There are some great nominations this month.  Best of luck to all.
Voting ends in seven days.

 1. #11 from "Birds, birds and more Birds" by @lostprophet






 2. "Red Deer Stag on Exmoor" by @Lez325





 3. "Portrait of a Puffin" by @Lez325





 4. "Moonset 10-21" by @ bulldurham





 5. "Gray" by @Tuna





 6. "Kinsman Falls, NH White Mountains" by @SquarePeg.

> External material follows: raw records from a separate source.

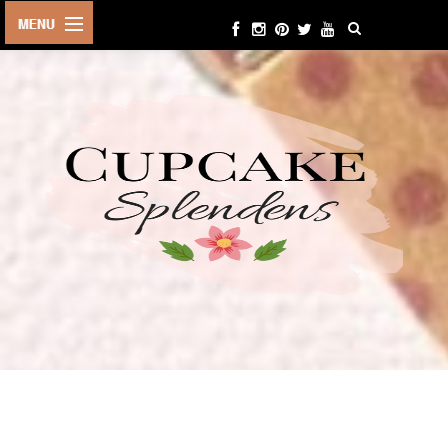
HOME
ABOUT ME
BEAUTY
FASHION
LIFESTYLE
TRAVEL
EVENTS
CONTACT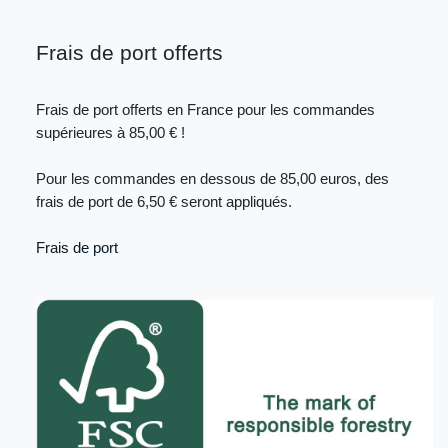
Frais de port offerts
Frais de port offerts en France pour les commandes
supérieures à 85,00 € !
Pour les commandes en dessous de 85,00 euros, des
frais de port de 6,50 € seront appliqués.
Frais de port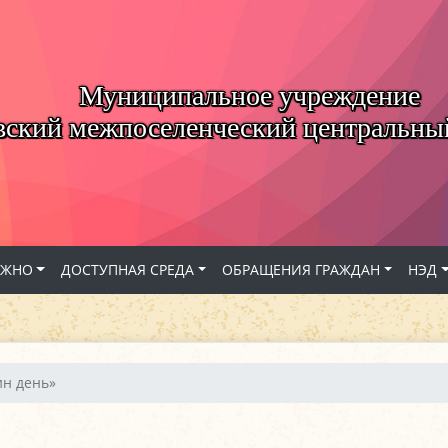
Муниципальное учреждение
вский межпоселенческий центральны
АЖНО
ДОСТУПНАЯ СРЕДА
ОБРАЩЕНИЯ ГРАЖДАН
НЭД
н день»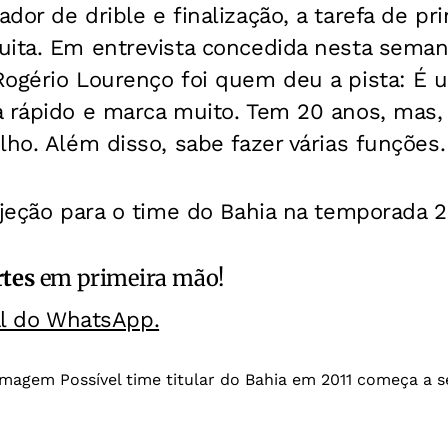
dor de drible e finalização, a tarefa de pri
uita. Em entrevista concedida nesta sema
ogério Lourenço foi quem deu a pista: É 
 rápido e marca muito. Tem 20 anos, mas, 
lho. Além disso, sabe fazer várias funções.
ojeção para o time do Bahia na temporada 2
rtes
em primeira mão!
al do WhatsApp.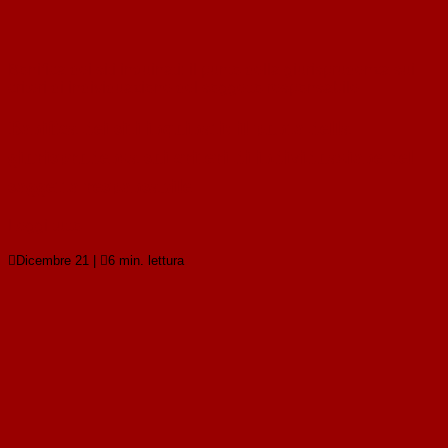
Bonifica dei siti inquinati: il punto della giurisprudenza sui
criteri di individuazione del soggetto responsabile
Bonifica dei siti inquinati: il punto della
giurisprudenza sui criteri di individuazione del
soggetto responsabile
Leggi tutto

Dicembre 21
|

6 min. lettura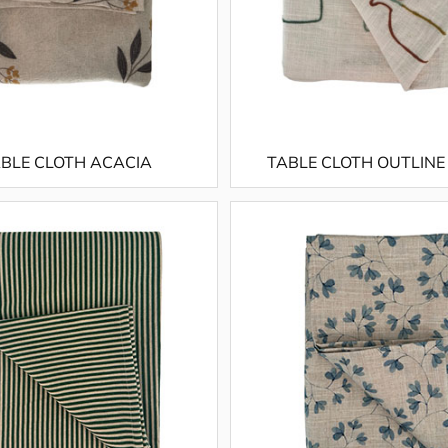
BLE CLOTH ACACIA
TABLE CLOTH OUTLINE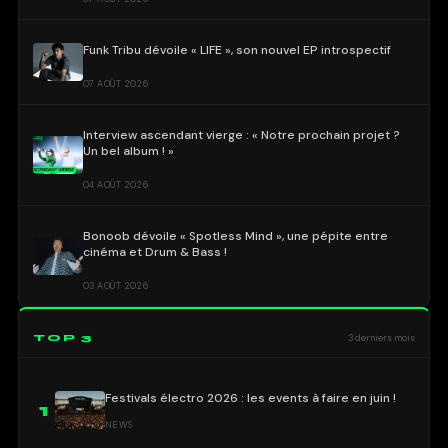
Funk Tribu dévoile « LIFE », son nouvel EP introspectif
07 AOÛT 2026
Interview ascendant vierge : « Notre prochain projet ?
Un bel album ! »
04 AOÛT 2026
Bonoob dévoile « Spotless Mind », une pépite entre
cinéma et Drum & Bass !
03 AOÛT 2026
TOP 3
3 derniers mois
Festivals électro 2026 : les events à faire en juin !
1
NEWS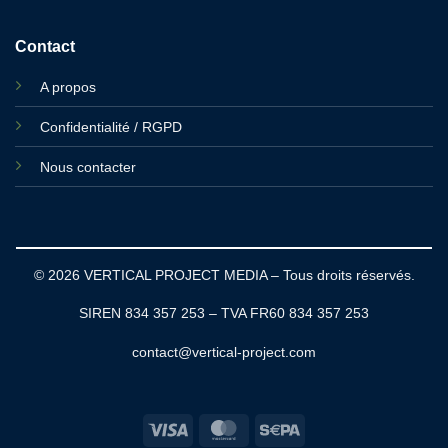
Contact
A propos
Confidentialité / RGPD
Nous contacter
© 2026 VERTICAL PROJECT MEDIA – Tous droits réservés.
SIREN 834 357 253 – TVA FR60 834 357 253
contact@vertical-project.com
Visa
MasterCard
Sepa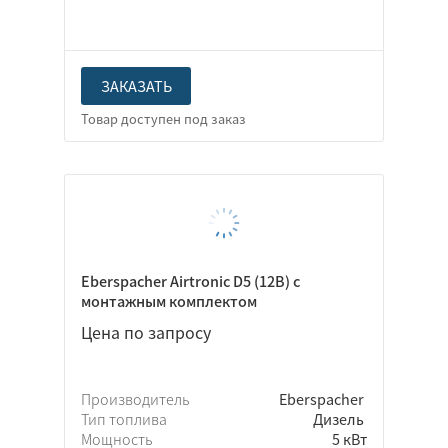
ЗАКАЗАТЬ
Eberspacher Airtronic D5 (12В) с
монтажным комплектом
Цена по запросу
Производитель
Eberspacher
Тип топлива
Дизель
Мощность
5 кВт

 7. "My beautiful granddaughter" by @jcdeboever.


----------



## NS: Nikon Shooter (Nov 7, 2021)

-

Done!


----------



## Jeff15 (Nov 7, 2021)

Difficult choice.....


----------



## terri (Nov 7, 2021)

Thank goodness we get multiple votes now!   Some months it's just impossible to pick a favorite, and this is one of those months!

Great work, everyone!


----------



## SquarePeg (Nov 9, 2021)

Bump


----------



## PJM (Nov 10, 2021)

Jeff15 said:


> Difficult choice.....


That is a good thing!


----------



## SquarePeg (Nov 12, 2021)

Don’t forget to vote! You’re allowed to vote for up to 3 photos each month.  

Also don’t forget to nominate your favorites for November.


----------